Firstly, that's because a lot of endgame points ride on participation: 25 points if you contributed the most to the network, falling to negative 20 if you did nothing at all. And secondly, because it completely changes the risk profile of the tickets. The game continues until all the Shinkansen pieces are used, which means that most of the network is guaranteed to be built by game end. That means that long-distance tickets are comparatively safe, since any player can trace the route along the Shinkansen network, while shorter tickets off-grid can require a lot of your limited train pool: you have just 20 carriages, down from 45 normally.

But not all of the Shinkansen track is finished, leading to a maddening game-end pile-up as you realise what's not going to be connected, and pile in to try and extend your personal network far further than it can comfortably stretch. Italy, by contrast, is a more conventional affair. There are ferry cards – that can only be used to build ferries – and there's a peculiar scoring quirk around regions, but in play, it feels much more like the US or Europe maps of the base game. Fun variation, in other words, but not something that really offers a completely different experience.
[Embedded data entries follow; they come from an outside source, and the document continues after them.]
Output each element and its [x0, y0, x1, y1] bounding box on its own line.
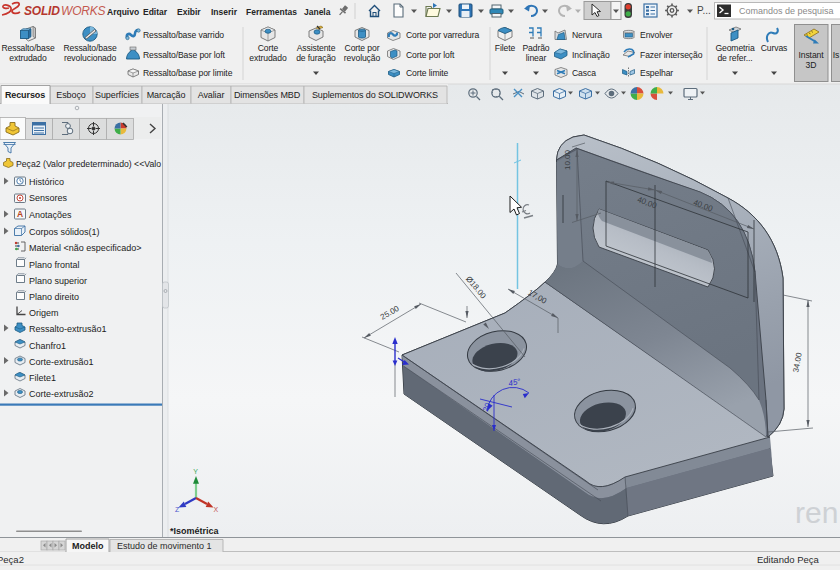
svg-text:Avaliar: Avaliar — [198, 90, 225, 100]
svg-text:X: X — [214, 506, 219, 513]
svg-text:Comandos de pesquisa: Comandos de pesquisa — [739, 6, 834, 16]
svg-text:Esboço: Esboço — [56, 90, 86, 100]
svg-text:revolução: revolução — [344, 53, 381, 63]
svg-text:Peça2 (Valor predeterminado) <: Peça2 (Valor predeterminado) <<Valo — [16, 159, 161, 169]
svg-text:Plano superior: Plano superior — [29, 276, 87, 286]
svg-text:Corte: Corte — [258, 43, 279, 53]
svg-text:Ressalto/base: Ressalto/base — [1, 43, 54, 53]
svg-text:Estudo de movimento 1: Estudo de movimento 1 — [117, 541, 212, 551]
svg-text:Marcação: Marcação — [147, 90, 186, 100]
svg-text:Dimensões MBD: Dimensões MBD — [234, 90, 301, 100]
svg-text:Casca: Casca — [572, 68, 596, 78]
svg-text:Ferramentas: Ferramentas — [246, 7, 297, 17]
svg-text:Corte limite: Corte limite — [406, 68, 449, 78]
svg-text:*Isométrica: *Isométrica — [170, 526, 220, 536]
svg-text:Inclinação: Inclinação — [572, 50, 610, 60]
svg-text:Superfícies: Superfícies — [95, 90, 140, 100]
svg-text:de refer...: de refer... — [717, 53, 752, 63]
svg-text:10.00: 10.00 — [563, 149, 572, 170]
svg-text:Filete1: Filete1 — [29, 373, 56, 383]
svg-text:Histórico: Histórico — [29, 177, 64, 187]
svg-text:Ressalto/base por limite: Ressalto/base por limite — [143, 68, 233, 78]
svg-text:Plano direito: Plano direito — [29, 292, 79, 302]
svg-text:linear: linear — [526, 53, 547, 63]
svg-text:Arquivo: Arquivo — [107, 7, 139, 17]
svg-text:Modelo: Modelo — [72, 541, 104, 551]
svg-text:ren: ren — [795, 496, 838, 529]
svg-text:Ressalto/base varrido: Ressalto/base varrido — [143, 30, 224, 40]
svg-text:Recursos: Recursos — [5, 90, 45, 100]
svg-text:Instant: Instant — [798, 50, 824, 60]
svg-text:Ressalto-extrusão1: Ressalto-extrusão1 — [29, 324, 107, 334]
svg-text:Assistente: Assistente — [297, 43, 336, 53]
svg-text:Geometria: Geometria — [715, 43, 755, 53]
svg-text:Chanfro1: Chanfro1 — [29, 341, 66, 351]
svg-text:Material <não especificado>: Material <não especificado> — [29, 243, 142, 253]
svg-text:Envolver: Envolver — [640, 30, 673, 40]
svg-text:Corpos sólidos(1): Corpos sólidos(1) — [29, 227, 100, 237]
svg-text:Padrão: Padrão — [522, 43, 549, 53]
svg-text:extrudado: extrudado — [249, 53, 287, 63]
svg-text:Corte-extrusão1: Corte-extrusão1 — [29, 357, 94, 367]
svg-text:Anotações: Anotações — [29, 210, 72, 220]
svg-text:Exibir: Exibir — [177, 7, 201, 17]
svg-text:revolucionado: revolucionado — [64, 53, 117, 63]
svg-text:Fazer interseção: Fazer interseção — [640, 50, 703, 60]
svg-text:Corte por: Corte por — [345, 43, 380, 53]
svg-text:WORKS: WORKS — [61, 4, 106, 18]
svg-text:Ressalto/base: Ressalto/base — [63, 43, 116, 53]
svg-text:Suplementos do SOLIDWORKS: Suplementos do SOLIDWORKS — [312, 90, 438, 100]
svg-text:extrudado: extrudado — [9, 53, 47, 63]
svg-text:Janela: Janela — [304, 7, 331, 17]
svg-text:Y: Y — [193, 468, 198, 475]
svg-text:Corte por varredura: Corte por varredura — [406, 30, 479, 40]
svg-text:Peça2: Peça2 — [0, 554, 24, 565]
svg-text:Ressalto/Base por loft: Ressalto/Base por loft — [143, 50, 226, 60]
svg-text:Editando Peça: Editando Peça — [757, 554, 820, 565]
svg-text:Z: Z — [175, 506, 180, 513]
svg-text:Editar: Editar — [143, 7, 168, 17]
svg-text:Filete: Filete — [495, 43, 516, 53]
svg-text:Corte por loft: Corte por loft — [406, 50, 455, 60]
svg-text:Is: Is — [833, 50, 840, 60]
svg-text:3D: 3D — [806, 60, 817, 70]
svg-text:Nervura: Nervura — [572, 30, 602, 40]
svg-text:P...: P... — [697, 5, 711, 16]
svg-text:Sensores: Sensores — [29, 193, 68, 203]
svg-text:de furação: de furação — [296, 53, 336, 63]
svg-text:Corte-extrusão2: Corte-extrusão2 — [29, 389, 94, 399]
svg-text:SOLID: SOLID — [24, 4, 60, 18]
svg-text:A: A — [17, 209, 23, 219]
svg-text:Inserir: Inserir — [211, 7, 238, 17]
svg-text:Plano frontal: Plano frontal — [29, 260, 80, 270]
svg-text:Origem: Origem — [29, 308, 59, 318]
svg-text:Espelhar: Espelhar — [640, 68, 673, 78]
svg-text:Curvas: Curvas — [761, 43, 788, 53]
Needless to say, if you've never played Ticket to Ride, a review of the seventh (!) expansion pack to the game won't make much sense to you. The base game, however, is one of the best on the market: it's the actually-good family-friendly game that should replace Monopoly on the shelves of every household that plays one boardgame a year while digesting Christmas dinner. I prefer it to the other titan of the genre, Catan, simply because it's a slightly less nerdy theme, and has rules that make a bit more intuitive sense. And because the box contains a little more than 200 trains, in card and plastic.

Choo choo,

Alex

This post contains affiliate links. Papa needs a new pair of shoes.